“How (and How Not) to Battle Flu: A Tale of 23 Cities: Scientists Are Still Studying the 1918 Spanish Flu Pandemic, the Deadliest of the 20th Century, Looking for Lessons for Future Outbreaks”, Nicholas Bakalar2007-04-17 (; similar)⁠:

When the Spanish flu reached the United States in the summer of 1918, it seemed to confine itself to military camps. But when it arrived in Philadelphia in September, it struck with a vengeance. By the time officials there grasped the threat of the virus, it was too late. The disease was rampaging through the population, partly because the city had allowed large public gatherings, including a citywide parade in support of a World War I loan drive, to go on as planned. In four months, more than 12,000 Philadelphians died, an excess death rate of 719 people for every 100,000 inhabitants.

The story was quite different in St. Louis. Two weeks before Philadelphia officials began to react, doctors in St. Louis persuaded the city to require that influenza cases be registered with the health department. And two days after the first civilian cases, police officers helped the department enforce a shutdown of schools, churches and other gathering places. Infected people were quarantined in their homes.

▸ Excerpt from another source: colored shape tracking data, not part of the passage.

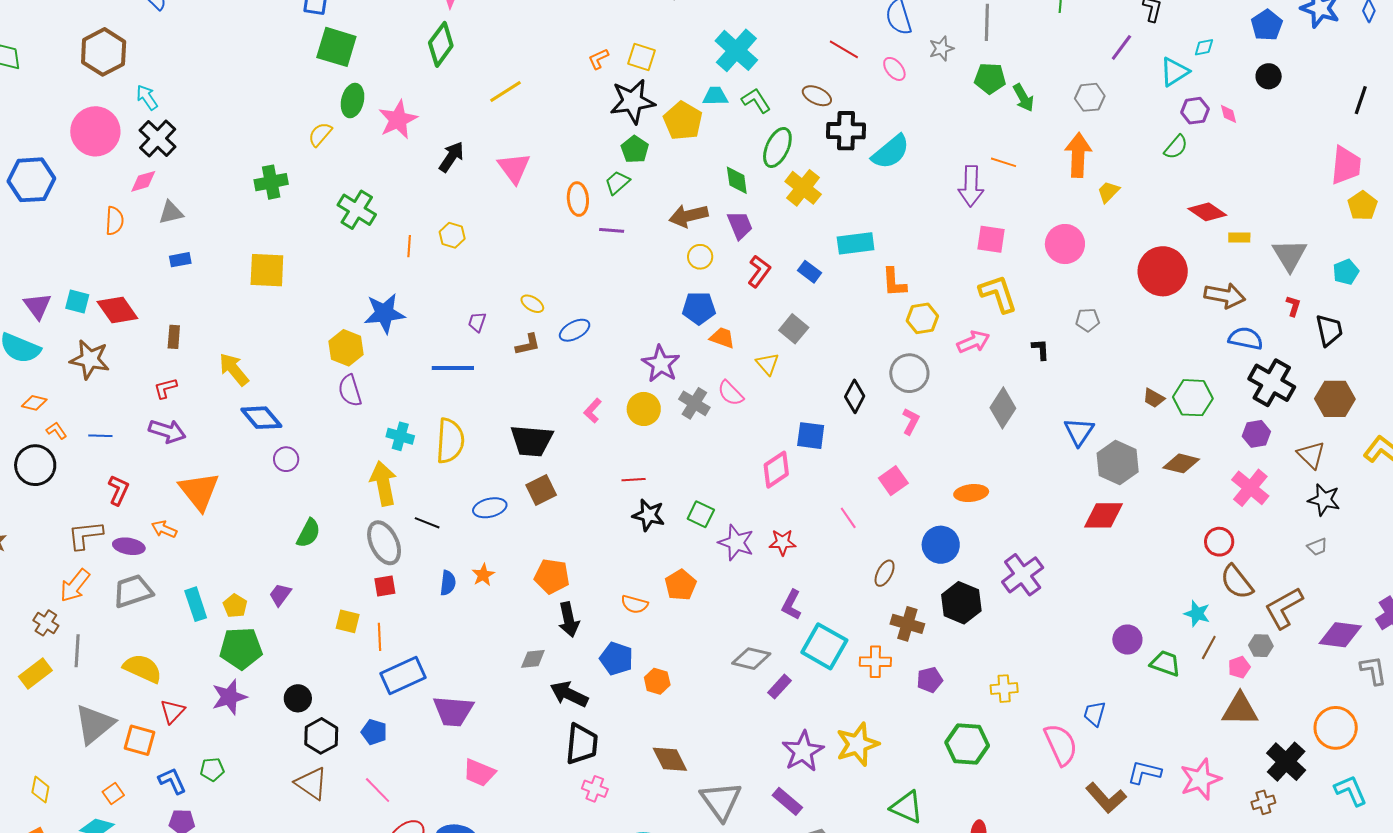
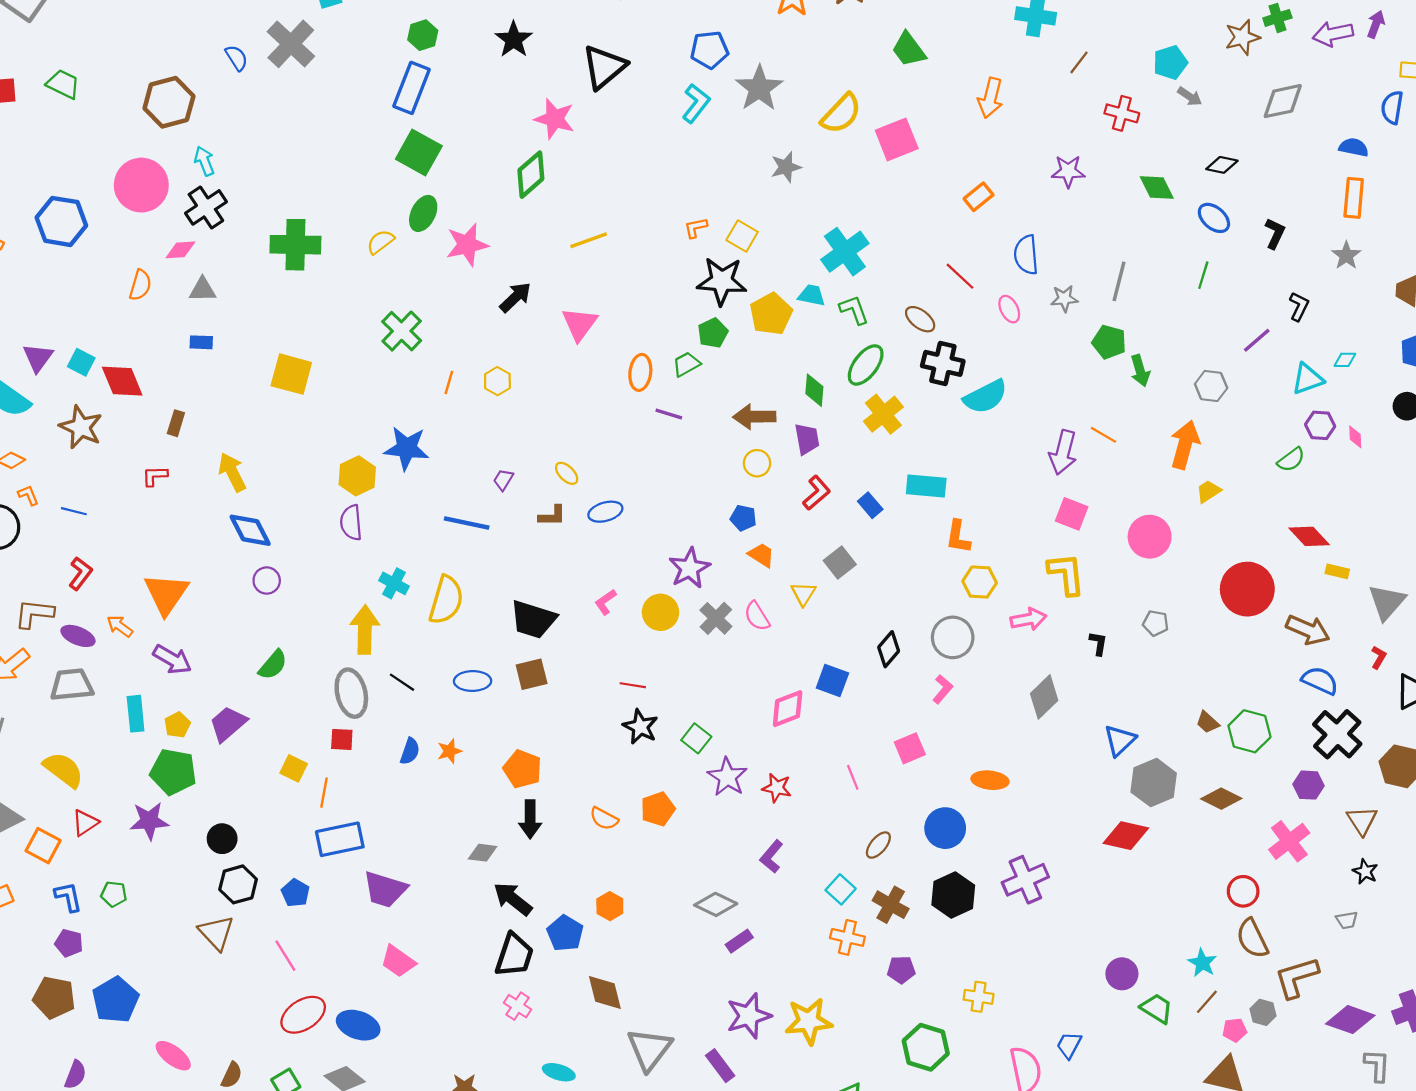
green cross: (271, 182) -> (295, 245), moved, size x1.4
blue pentagon: (699, 308) -> (743, 518), size x0.7
purple arrow: (167, 431) -> (172, 659), moved
black star: (1324, 500) -> (1365, 872), size x0.7
purple trapezoid: (280, 595) -> (228, 724), size x1.5
cyan square: (824, 646) -> (841, 889), moved, size x0.6
blue pentagon: (616, 659) -> (565, 933), moved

Excess deaths in St. Louis were 347 per 100,000 people, less than half the rate in Philadelphia. Early action appeared to have saved thousands of lives.

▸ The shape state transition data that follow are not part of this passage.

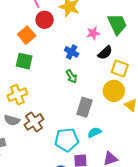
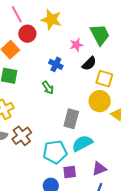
green arrow: (71, 76) -> (48, 88), moved
cyan semicircle: (94, 132) -> (82, 143), size x1.5

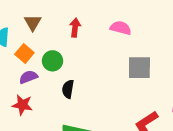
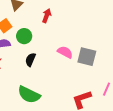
pink semicircle: (121, 28) -> (65, 52), moved

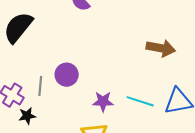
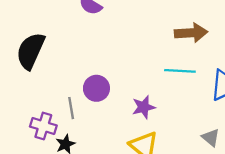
cyan line: (140, 101) -> (180, 71), moved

…Dr. Hatchett, who is a researcher at the National Institutes of Health, said the findings might hold lessons for the 21st century. “When multiple interventions were introduced early, they were very effective in 1918”, he said, “and that certainly offers hope that they would be similarly useful in an epidemic today if we didn’t have an effective vaccine.”

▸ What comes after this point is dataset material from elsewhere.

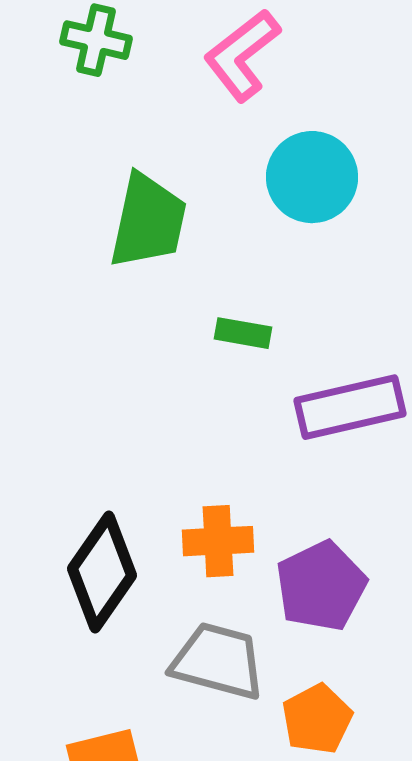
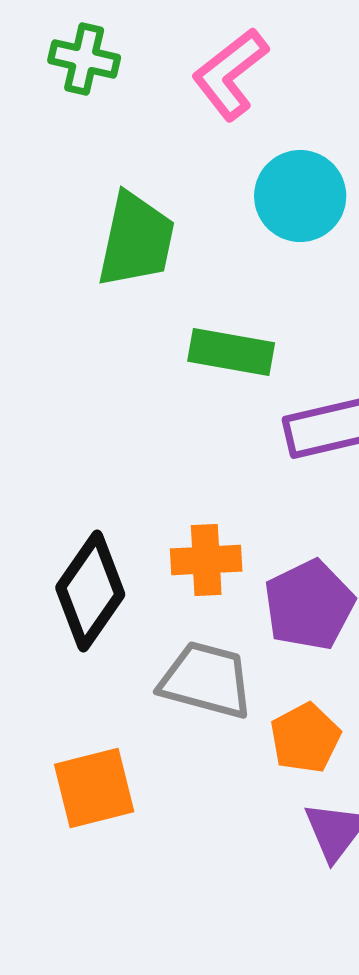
green rectangle: (243, 333) -> (231, 352), size x1.5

…What these results mean for a future epidemic is not clear. “If avian flu became a pandemic tomorrow”, Dr. Ferguson said, “we would start a crash program to make a vaccine.” But he added that rigid preventive measures like quarantines, mandated mask wearing and widespread business closings would still need to be put in place. “What our study shows”, he continued, “is that interventions even without a vaccine can be effective in blocking transmission. What’s much less certain is whether society is prepared to bear the costs of implementing such intrusive and costly measures for the months that would be required to manufacture a vaccine.”